Philip Hammond may be summoned in front of an influential group of MPs to address the lack of diversity at the Bank of England (BoE).
The chairwoman of the Treasury select committee, Nicky Morgan, has written to the Chancellor to seek reassurances the Bank is encouraging gender and ethnic diversity among the applicants for roles on its committees.
"The Treasury must make all efforts to encourage as diverse range of candidates for the Bank's policy committees as possible," she said.
The BoE's 11-member financial policy committee does not include any women, while only woman features among the 12 members of the Bank's strong prudential regulation committee.
Morgan's letter came after the BoE confirmed the appointments of Silvana Tenreyro and Sir David Ramsden, the newest members of the Bank's rate-setting monetary policy committee. The former is the only woman in the nine-member panel.
"We have approved both appointments," Morgan added.
"However, in considering these appointments, the committee discussed its wider concerns about the composition of the policy committees, and in particular about diversity at the most senior levels of the Bank of England.
"The committee would be interested in taking evidence from you (or the most appropriate minister or senior official) on this shortly."
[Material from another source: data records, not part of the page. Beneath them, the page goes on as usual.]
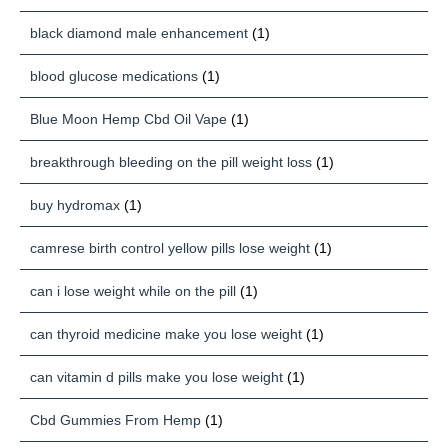
black diamond male enhancement
(1)
blood glucose medications
(1)
Blue Moon Hemp Cbd Oil Vape
(1)
breakthrough bleeding on the pill weight loss
(1)
buy hydromax
(1)
camrese birth control yellow pills lose weight
(1)
can i lose weight while on the pill
(1)
can thyroid medicine make you lose weight
(1)
can vitamin d pills make you lose weight
(1)
Cbd Gummies From Hemp
(1)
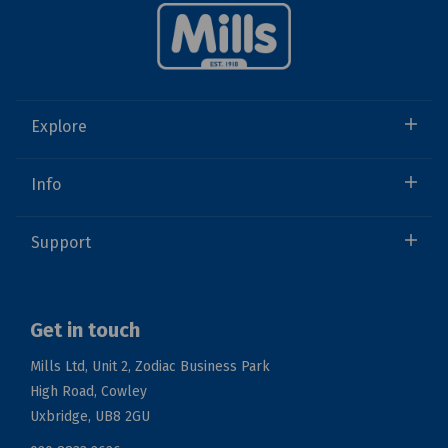
Explore
Info
Support
Get in touch
Mills Ltd, Unit 2, Zodiac Business Park
High Road, Cowley
Uxbridge, UB8 2GU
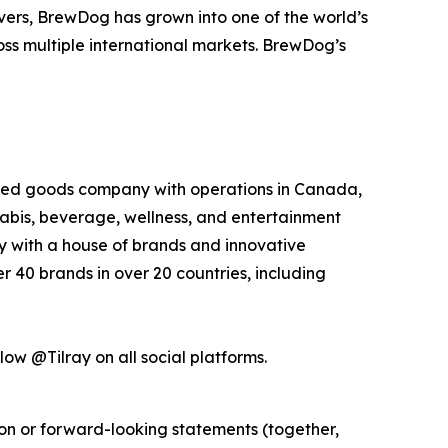
overs, BrewDog has grown into one of the world’s
oss multiple international markets. BrewDog’s
kaged goods company with operations in Canada,
nabis, beverage, wellness, and entertainment
ny with a house of brands and innovative
 40 brands in over 20 countries, including
low @Tilray on all social platforms.
ion or forward-looking statements (together,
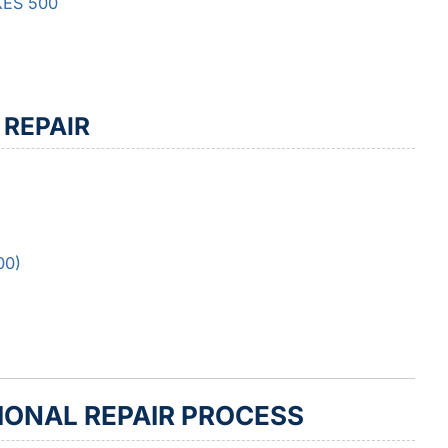
 KES 500
 REPAIR
00)
IONAL REPAIR PROCESS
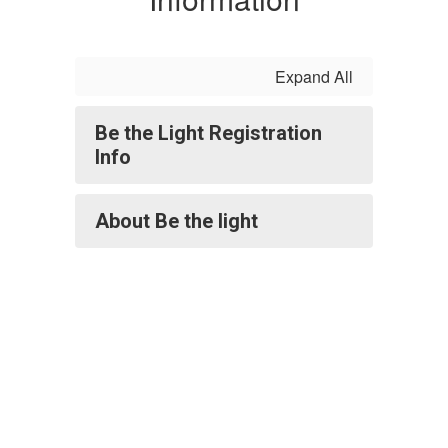
Expand All
Be the Light Registration
Info
About Be the light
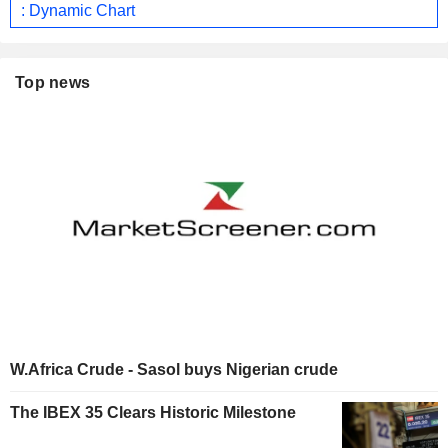
: Dynamic Chart
Top news
W.Africa Crude - Sasol buys Nigerian crude
The IBEX 35 Clears Historic Milestone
Speaking to the Treasury select committee earlier this week, BoE Governor Mark Carney said it took him "about five minutes" to realise there were a lot more men than women in senior positions when he first arrived at Threadneedle Street. However, he insisted the Bank was in the middle of a strategy aimed at solving the issue.
While Hammond is expected to reply to the letter in due course, a spokesperson for the Treasury said: "We are pleased the Treasury committee has agreed to the appointments of Prof Silvana and Sir Dave.
"Our recruitment process is fair and open for senior appointments to the Bank of England but we recognise there is still more to do to improve diversity."
Meanwhile, the Treasury select committee has also launched a separate inquiry aimed at establishing whether women are unfairly prevented from progressing in the financial services industry.
"More women than men are employed in the financial services sector, but female representation at senior levels has been historically low," Morgan said. "Gender diversity across job grades and functions delivers benefits to firms, society and the wider economy."